• [Task item] Return, without pictures, the lines from the start of the data through the one that contains "Ириша, огромное спасибо".

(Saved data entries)
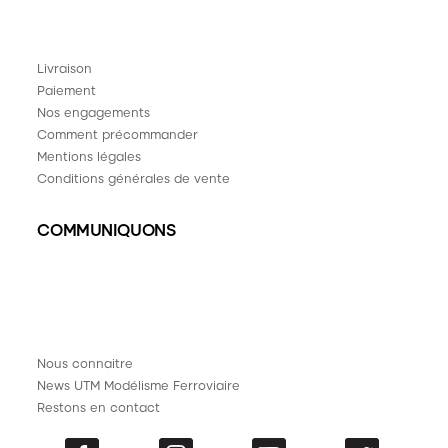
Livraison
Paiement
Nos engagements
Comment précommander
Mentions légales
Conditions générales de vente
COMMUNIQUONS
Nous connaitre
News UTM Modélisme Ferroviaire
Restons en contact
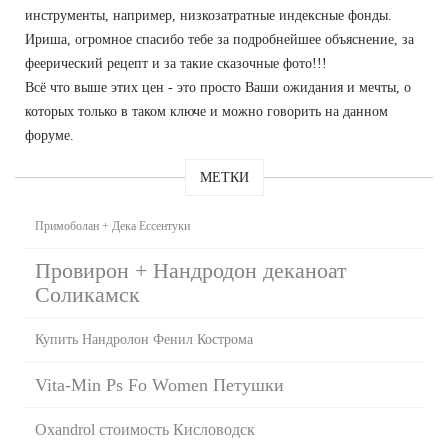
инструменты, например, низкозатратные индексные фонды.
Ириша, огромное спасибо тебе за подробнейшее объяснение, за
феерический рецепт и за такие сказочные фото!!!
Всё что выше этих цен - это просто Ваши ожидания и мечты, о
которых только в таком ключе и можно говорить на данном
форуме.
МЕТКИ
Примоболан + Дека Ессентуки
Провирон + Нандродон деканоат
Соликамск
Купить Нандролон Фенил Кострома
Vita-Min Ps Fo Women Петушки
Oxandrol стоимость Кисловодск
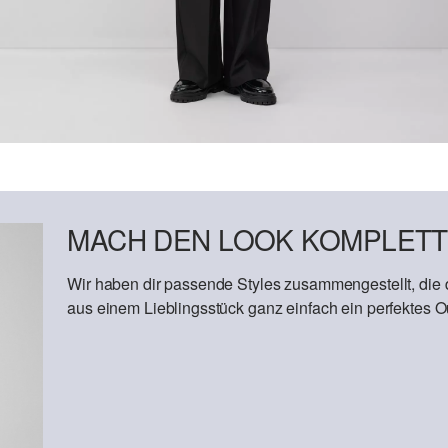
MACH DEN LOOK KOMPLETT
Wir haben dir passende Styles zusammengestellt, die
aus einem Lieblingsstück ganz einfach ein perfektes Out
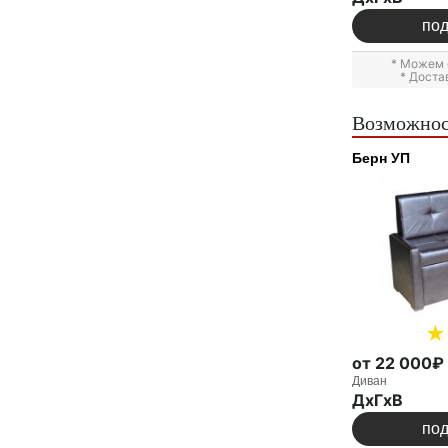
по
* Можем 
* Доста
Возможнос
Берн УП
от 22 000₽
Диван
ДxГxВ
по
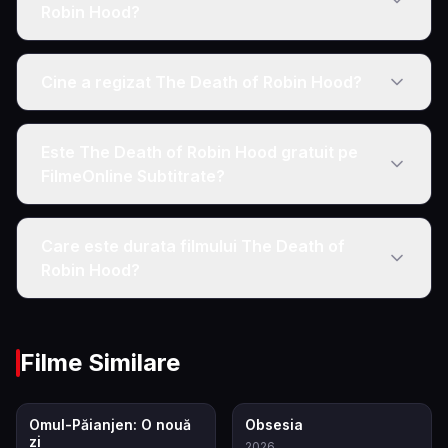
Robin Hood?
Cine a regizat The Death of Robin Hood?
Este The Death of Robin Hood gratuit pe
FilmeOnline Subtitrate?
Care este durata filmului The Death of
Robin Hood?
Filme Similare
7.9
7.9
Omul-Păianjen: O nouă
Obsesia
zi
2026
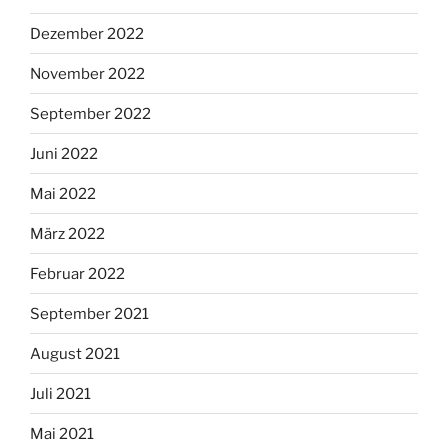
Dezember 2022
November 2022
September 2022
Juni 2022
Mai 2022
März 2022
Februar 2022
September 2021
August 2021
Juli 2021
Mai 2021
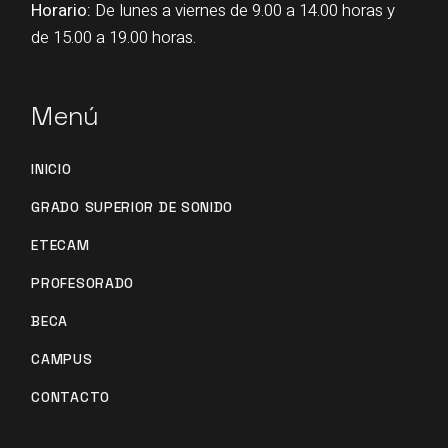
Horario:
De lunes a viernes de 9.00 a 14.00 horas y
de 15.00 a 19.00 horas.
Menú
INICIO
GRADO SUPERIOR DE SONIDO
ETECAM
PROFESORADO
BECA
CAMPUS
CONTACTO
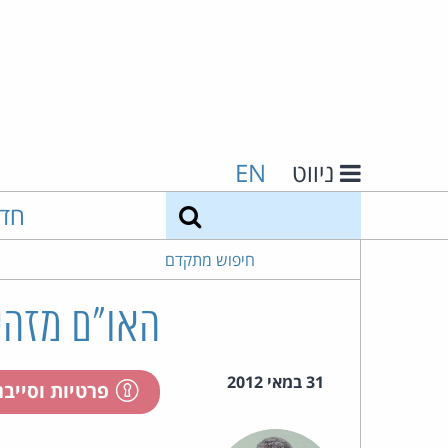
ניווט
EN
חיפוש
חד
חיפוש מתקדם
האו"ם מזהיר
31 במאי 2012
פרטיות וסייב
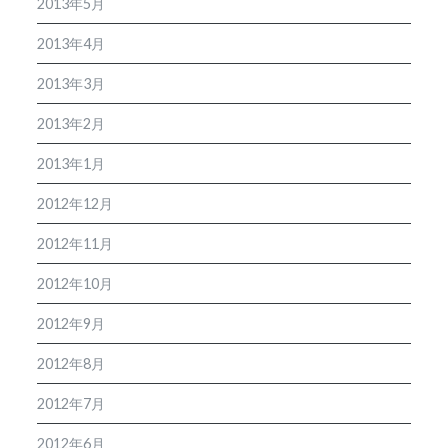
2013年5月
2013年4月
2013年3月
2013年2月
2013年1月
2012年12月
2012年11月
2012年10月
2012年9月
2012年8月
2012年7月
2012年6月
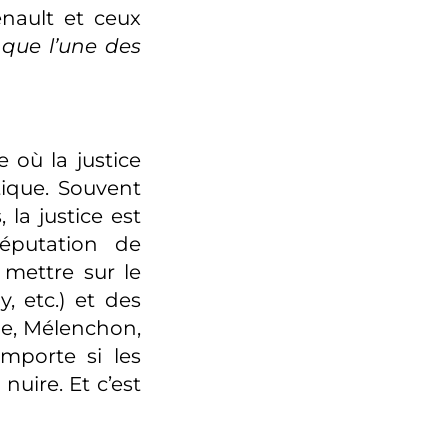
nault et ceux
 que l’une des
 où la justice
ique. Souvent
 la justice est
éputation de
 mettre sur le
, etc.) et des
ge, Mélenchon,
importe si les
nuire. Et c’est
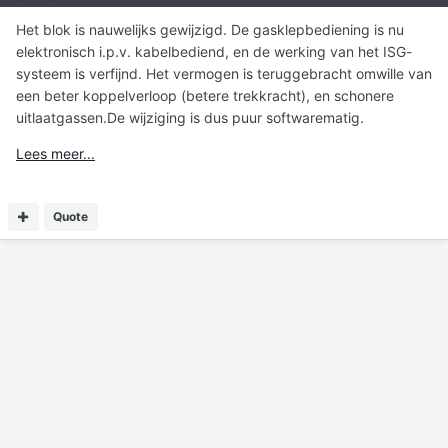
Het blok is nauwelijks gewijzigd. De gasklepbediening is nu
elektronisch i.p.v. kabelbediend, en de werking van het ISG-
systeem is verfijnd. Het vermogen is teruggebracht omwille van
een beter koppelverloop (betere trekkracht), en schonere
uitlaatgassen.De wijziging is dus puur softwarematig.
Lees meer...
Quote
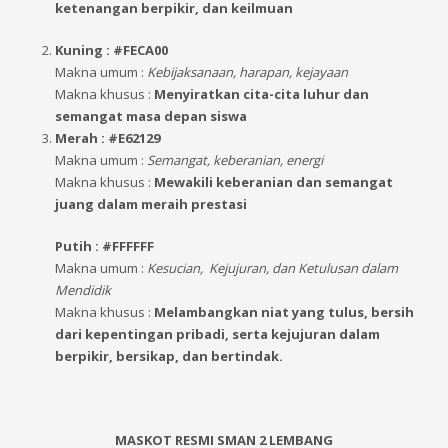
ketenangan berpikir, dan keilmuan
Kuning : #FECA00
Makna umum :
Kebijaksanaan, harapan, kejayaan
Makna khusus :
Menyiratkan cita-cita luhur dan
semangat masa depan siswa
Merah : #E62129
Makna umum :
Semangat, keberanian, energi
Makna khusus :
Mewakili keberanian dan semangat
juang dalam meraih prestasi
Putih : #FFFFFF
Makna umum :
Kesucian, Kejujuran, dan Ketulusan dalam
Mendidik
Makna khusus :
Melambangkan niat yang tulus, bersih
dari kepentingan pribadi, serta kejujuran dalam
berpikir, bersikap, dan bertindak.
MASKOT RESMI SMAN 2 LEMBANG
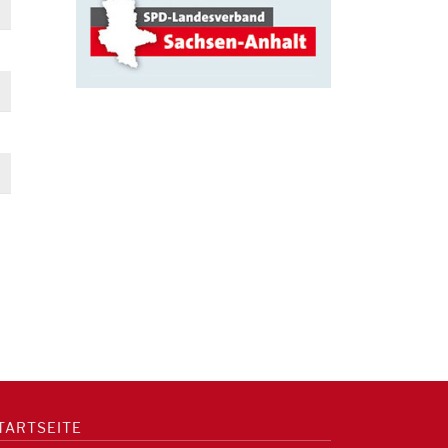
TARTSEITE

• [Solution for this exercise]
Livraison
Paiement
Nos engagements
Comment précommander
Mentions légales
Conditions générales de vente
COMMUNIQUONS
Nous connaitre
News UTM Modélisme Ferroviaire
Restons en contact
инструменты, например, низкозатратные индексные фонды.
Ириша, огромное спасибо тебе за подробнейшее объяснение, за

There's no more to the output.